| What needs to be done |
Would you please give the entries again word for word, with no images in your copy?

Data entries:
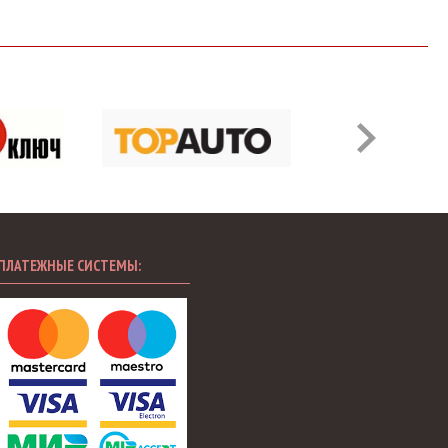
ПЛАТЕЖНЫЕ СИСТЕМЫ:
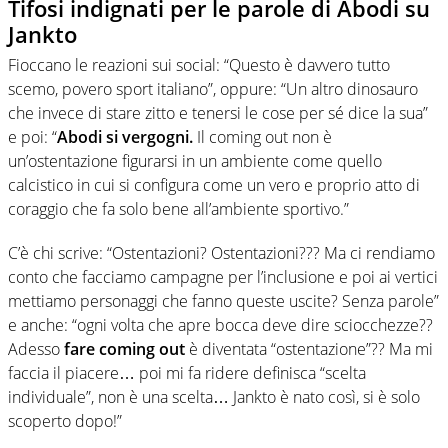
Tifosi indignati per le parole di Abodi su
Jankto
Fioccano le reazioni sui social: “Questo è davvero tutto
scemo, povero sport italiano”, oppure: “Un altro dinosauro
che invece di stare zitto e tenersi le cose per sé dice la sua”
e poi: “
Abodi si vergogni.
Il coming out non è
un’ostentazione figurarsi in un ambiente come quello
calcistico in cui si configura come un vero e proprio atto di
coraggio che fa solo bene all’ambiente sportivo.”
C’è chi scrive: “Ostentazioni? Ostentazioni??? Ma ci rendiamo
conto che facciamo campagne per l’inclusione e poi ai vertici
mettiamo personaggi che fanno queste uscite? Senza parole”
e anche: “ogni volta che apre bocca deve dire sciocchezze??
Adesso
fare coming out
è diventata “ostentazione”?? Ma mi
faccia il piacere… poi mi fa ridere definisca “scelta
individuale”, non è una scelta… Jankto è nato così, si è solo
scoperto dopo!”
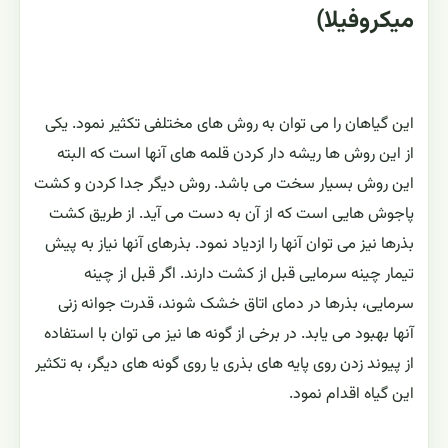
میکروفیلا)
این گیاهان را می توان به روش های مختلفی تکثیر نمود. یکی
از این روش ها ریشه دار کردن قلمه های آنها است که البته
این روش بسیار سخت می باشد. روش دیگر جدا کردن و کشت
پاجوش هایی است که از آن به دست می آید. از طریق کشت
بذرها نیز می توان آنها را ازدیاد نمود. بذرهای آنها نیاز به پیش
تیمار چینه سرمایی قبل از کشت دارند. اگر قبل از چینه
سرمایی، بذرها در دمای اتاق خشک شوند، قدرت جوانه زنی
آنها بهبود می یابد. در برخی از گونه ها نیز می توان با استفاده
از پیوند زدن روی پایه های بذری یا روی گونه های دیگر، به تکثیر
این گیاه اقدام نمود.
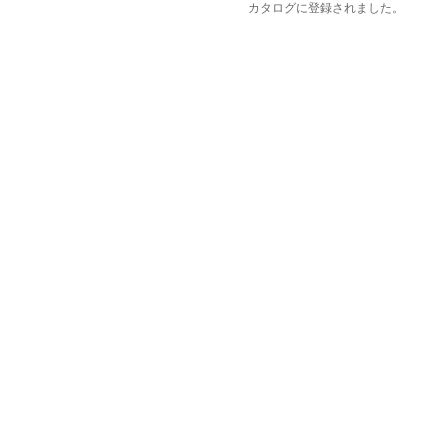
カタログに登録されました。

| Expected output |
ПЛАТЕЖНЫЕ СИСТЕМЫ:
Tifosi indignati per le parole di Abodi su
Jankto
Fioccano le reazioni sui social: “Questo è davvero tutto
scemo, povero sport italiano”, oppure: “Un altro dinosauro
che invece di stare zitto e tenersi le cose per sé dice la sua”
e poi: “
Abodi si vergogni.
Il coming out non è
un’ostentazione figurarsi in un ambiente come quello
calcistico in cui si configura come un vero e proprio atto di
coraggio che fa solo bene all’ambiente sportivo.”
C’è chi scrive: “Ostentazioni? Ostentazioni??? Ma ci rendiamo
conto che facciamo campagne per l’inclusione e poi ai vertici
mettiamo personaggi che fanno queste uscite? Senza parole”
e anche: “ogni volta che apre bocca deve dire sciocchezze??
Adesso
fare coming out
è diventata “ostentazione”?? Ma mi
faccia il piacere… poi mi fa ridere definisca “scelta
individuale”, non è una scelta… Jankto è nato così, si è solo
scoperto dopo!”
میکروفیلا)
این گیاهان را می توان به روش های مختلفی تکثیر نمود. یکی
از این روش ها ریشه دار کردن قلمه های آنها است که البته
این روش بسیار سخت می باشد. روش دیگر جدا کردن و کشت
پاجوش هایی است که از آن به دست می آید. از طریق کشت
بذرها نیز می توان آنها را ازدیاد نمود. بذرهای آنها نیاز به پیش
تیمار چینه سرمایی قبل از کشت دارند. اگر قبل از چینه
سرمایی، بذرها در دمای اتاق خشک شوند، قدرت جوانه زنی
آنها بهبود می یابد. در برخی از گونه ها نیز می توان با استفاده
از پیوند زدن روی پایه های بذری یا روی گونه های دیگر، به تکثیر
این گیاه اقدام نمود.
カタログに登録されました。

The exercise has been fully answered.